If you select one of many log streams, you’ll discover that it redirects you to the CloudWatch console Logs Perception web page with a pre-configured default command and your log stream chosen by default. By selecting Run question, you possibly can view the precise log occasions on the Logs Insights web page.
Concerns
Take into accout the next concerns:
- You can’t change the log class of a log group after it’s created. You might want to create a brand new log group to configure the Rare Entry class.
- The Logs IA class presents a subset of CloudWatch Logs capabilities, together with managed ingestion, storage, cross-account log analytics, and encryption with a decrease ingestion worth per GB. For instance, you possibly can’t view log occasions via the usual CloudWatch Logs console. To study extra concerning the options provided throughout each log lessons, check with Log Courses.
Conclusion
This publish supplied step-by-step directions to information you thru enabling Logs IA to your AWS Glue job logs. In case your AWS Glue ETL jobs generate massive volumes of log information that makes it a problem as you scale your functions, the very best practices demonstrated on this publish will help you cost-effectively scale whereas centralizing all of your logs in CloudWatch Logs. Begin utilizing the Rare Entry class along with your AWS Glue workloads right this moment and revel in the fee advantages.
Concerning the Authors
Noritaka Sekiyama is a Principal Massive Knowledge Architect on the AWS Glue staff. He works based mostly in Tokyo, Japan. He’s answerable for constructing software program artifacts to assist prospects. In his spare time, he enjoys biking on his highway bike.

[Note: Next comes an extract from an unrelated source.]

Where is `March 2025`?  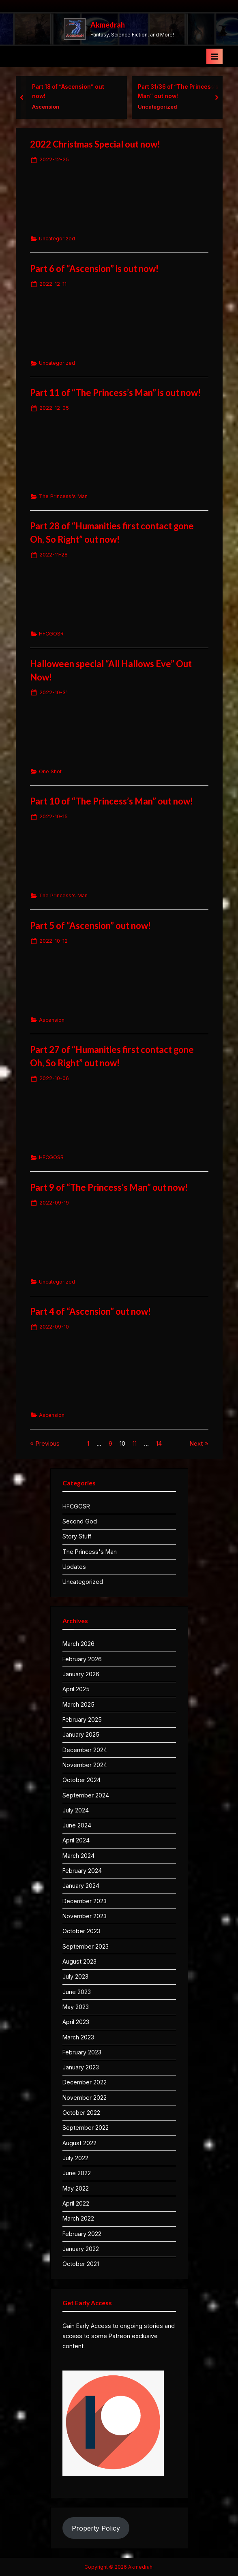 March 2025 is located at coordinates (78, 1704).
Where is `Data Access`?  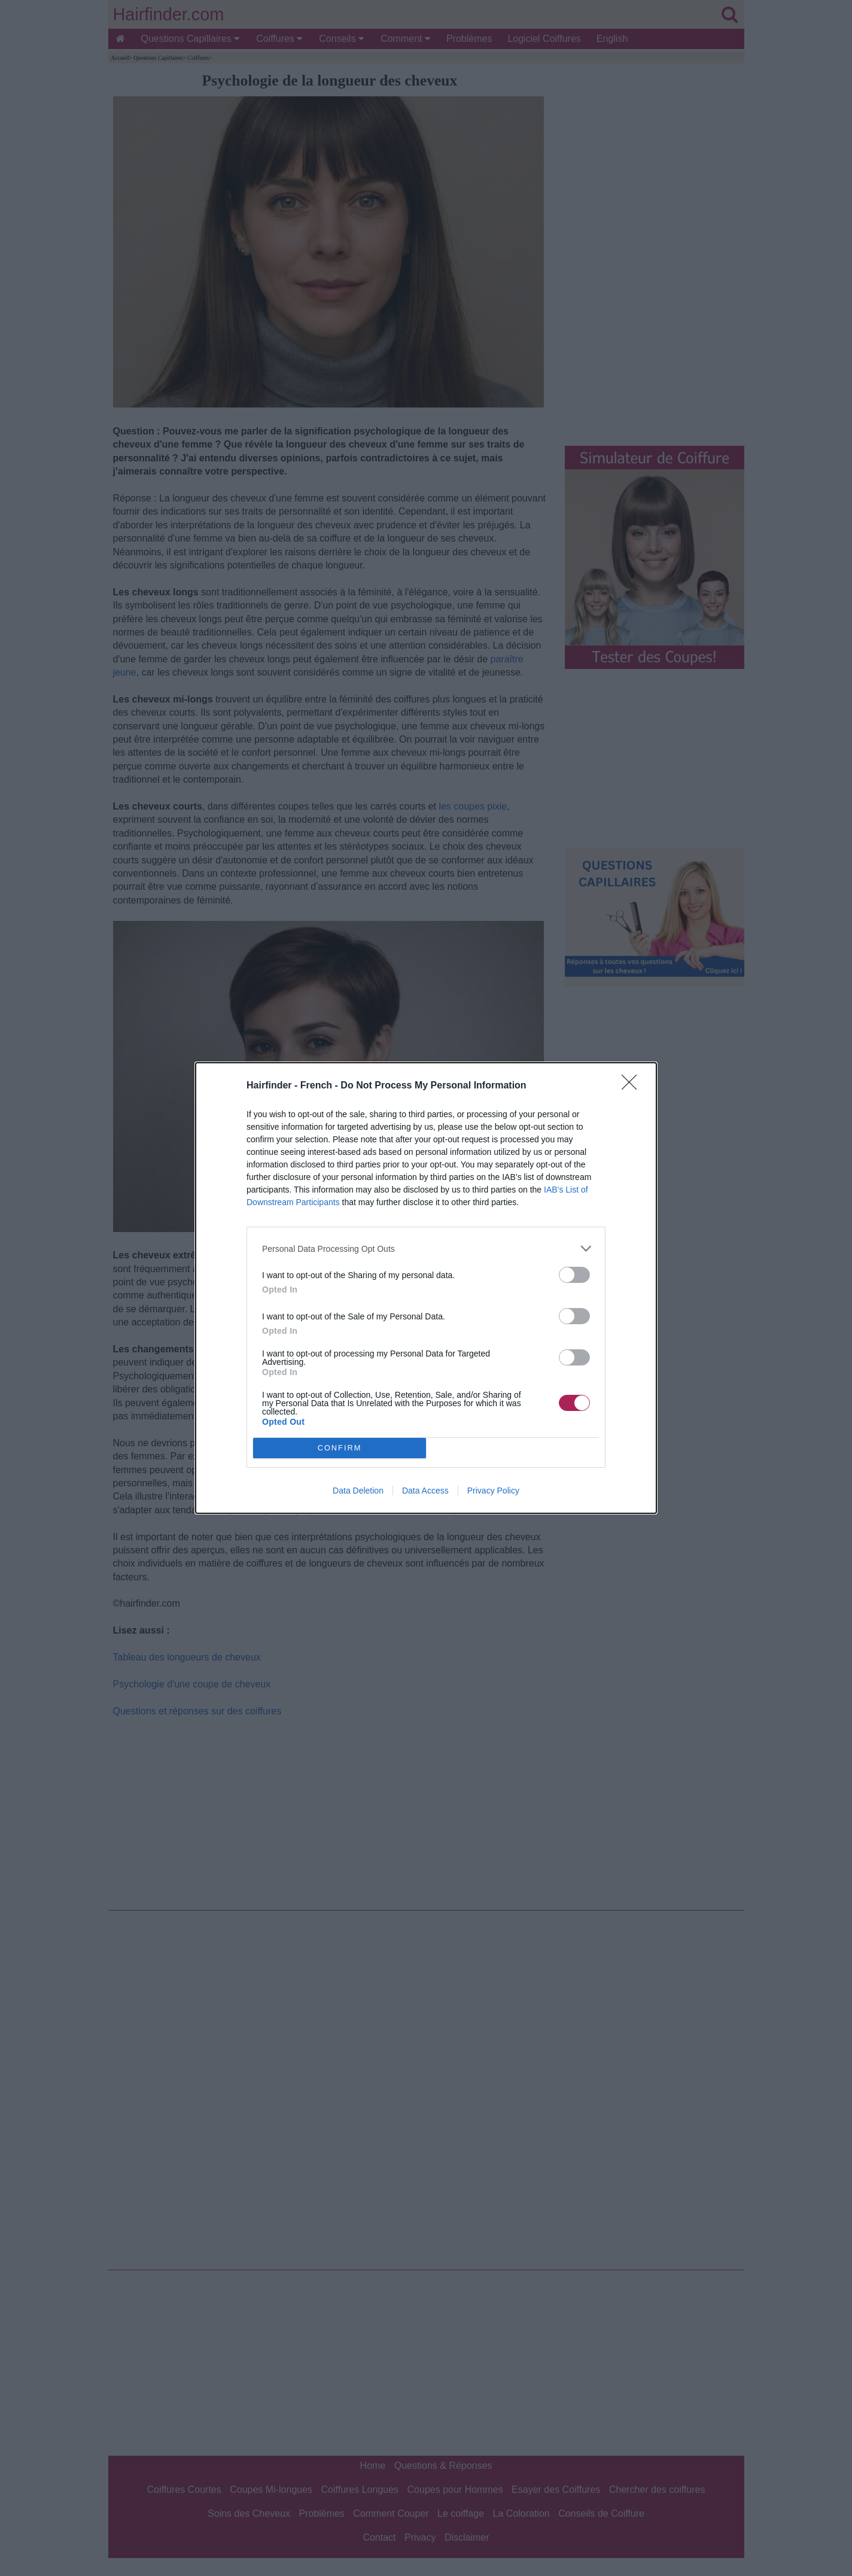 Data Access is located at coordinates (425, 1490).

Abeetha Bala is a Senior Product Supervisor for Amazon CloudWatch, primarily targeted on logs. Being buyer obsessed, she solves observability challenges via modern and cost-effective methods.
Kinshuk Pahare is a frontrunner in AWS Glue’s product administration staff. He drives efforts on the platform, developer expertise, and large information processing frameworks like Apache Spark, Ray, and Python Shell.